The creator of “Mulholland Drive,” “Twin Peaks” and an unprecedented surrealist visual universe has died at the age of 78.

Visionary filmmaker David Lynch is dead. His family announced this on his Facebook account on Thursday (January 16).

Lynch revealed last year that he had been diagnosed with emphysema after a lifetime of smoking and would likely not be able to leave his house to direct. It was not initially known whether his death was related to his illness.

It said on Facebook: “There is a huge void in the world now that he is no longer with us. But, as he used to say, ‘Keep your eye on the donut and not the hole’.”

David Lynch, born on January 20, 1946 in Missoula, Montana, suddenly became known in 1977 when he created one of the defining films of midnight cinema with “Eraserhead”. Lynch had worked on it for years, even sleeping on the set. The grotesque story tells of a young man who is the father of an indefinable being and who despairs about it.

Lynch, who had several artistic talents, had already started painting. He enrolled at several art schools, but it was only at the Pennsylvania Academy of the Fine Arts in Philadelphia that he discovered film. During this time he created his first short film, Six Men Getting Sick (1967). Lynch often describes his time in the city as dark and the city as a formative inspiration for his work.

Dark film debut “Eraserhead”

“Eraserhead” quickly became a cult film. Stanley Kubrick is said to have shown it during the filming of “Full Metal Jacket” and described it as one of his favorite films. The notoriety of his debut helped Lynch gain a huge reputation straight away. Producer Mel Brooks wanted him for the film “The Elephant Man” (1980). The humanistic fable about a severely disfigured man who has a heart of gold and is more cultured than many of his fellow human beings became a great success. The film was nominated for five Oscars. Lynch also received several Academy Award nominations for Best Director throughout his career.

Lynch then had the chance to turn one of the great sci-fi fantasy stories in literature into a film, “Dune” (1984).
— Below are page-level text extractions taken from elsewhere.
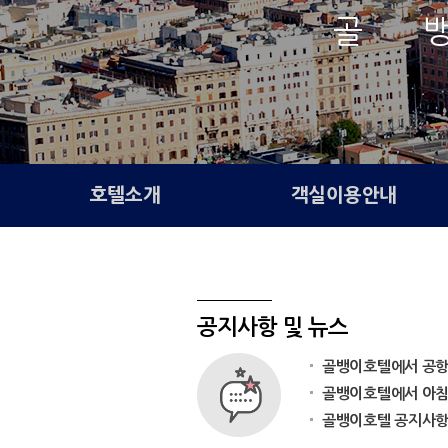
골 
호텔소개
객실이용안내
공지사항 및 뉴스
골뱅이호텔에서 공항픽
골뱅이호텔에서 아침 
골뱅이호텔 공지사항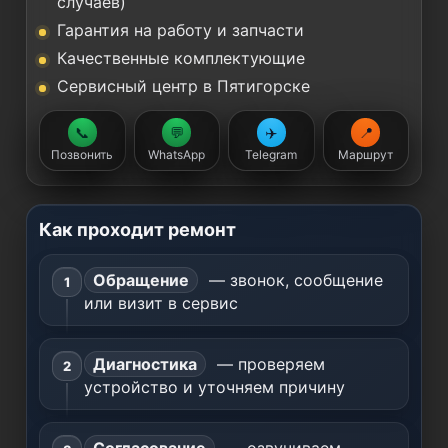
случаев)
Гарантия на работу и запчасти
Качественные комплектующие
Сервисный центр в Пятигорске
📞
💬
✈️
📍
Позвонить
WhatsApp
Telegram
Маршрут
Как проходит ремонт
Обращение
— звонок, сообщение
или визит в сервис
Диагностика
— проверяем
устройство и уточняем причину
An experience that was not entirely easy for all parties and that the director later described as unpleasant. But in leading actor Kyle MacLachlan he not only found the ideal cast, but also a kind of actor for life. He also became the hero of Blue Velvet (1986), a sparkling neo-noir coming-of-age film with a perverse edge. All the themes that make Lynch films distinctive – the dominance of secrets, dreamlike imagery, the uncanny play of sexuality, kitsch and violence – can already be found here.

Just a few years later, together with the screenwriter and producer Mark Frost, he found a clever variation of some of the motifs from “Blue Velvet” with the epochal TV series “Twin Peaks”. Within a few episodes, the series developed into a hybrid of basically all genres of cinema that was incomparable to anything in the early 90s. Half the world was wondering who killed Laura Palmer. That same year, the director also released “Wild At Heart,” his rough take on “Wizard Of Oz,” which was considered postmodern at the time. The film won the Palme d’Or at Cannes – but was booed at its screening.

He was also successful as a painter, musician and furniture designer

Lynch took a creative break and made a panorama of madness with “Lost Highway” (1997), which merged several narrative levels into an LA nightmare. Because Lynch used a Rammstein song for the film, the band became an international phenomenon. “Straight Story” seemed like a salutary exception to all the disturbing material in 1999, but the spiritual core hidden in this melancholic brothers’ tale can be found in all of the director’s films. Lynch early on became known as an advocate of Transcendental Meditation and later became one of its most famous ambassadors.

With “Mulholland Drive”, actually planned as a TV series like “Twin Peaks”, Lynch found the key in 2001 to bring all of his themes and motifs together into a clever genre variation. The director made Naomi Watts a movie star. Initially received very mixed reviews by film critics, the modern version of “Sunset Boulevard” developed into a favorite among cineastes. In “Sight And Sound’s” list of the 100 best films, chosen by critics every 10 years, the film is ranked eighth. In 2006, Lynch followed up with “Inland Empire,” a digitally filmed experiment for the first time that was entirely dedicated to his “Blue Velvet” actress Laura Dern.

It is no longer possible to determine whether Lynch became increasingly less interested in cinema (as he himself said several times) or whether no films were produced anymore. The artist subsequently concentrated more on painting and creating furniture. He also found a field of activity that filled him as a musician – most recently there was another album with the singer Chrysta Bell. But a stroke of luck arose when the opportunity arose to stage a kind of sequel to “Twin Peaks”. 18 episodes, all directed by Lynch himself, a retrospective and meditation, so to speak, on everything that held the material together at its core.

David Lynch, who was married four times, leaves behind two daughters and two sons – and an incomparable artistic work.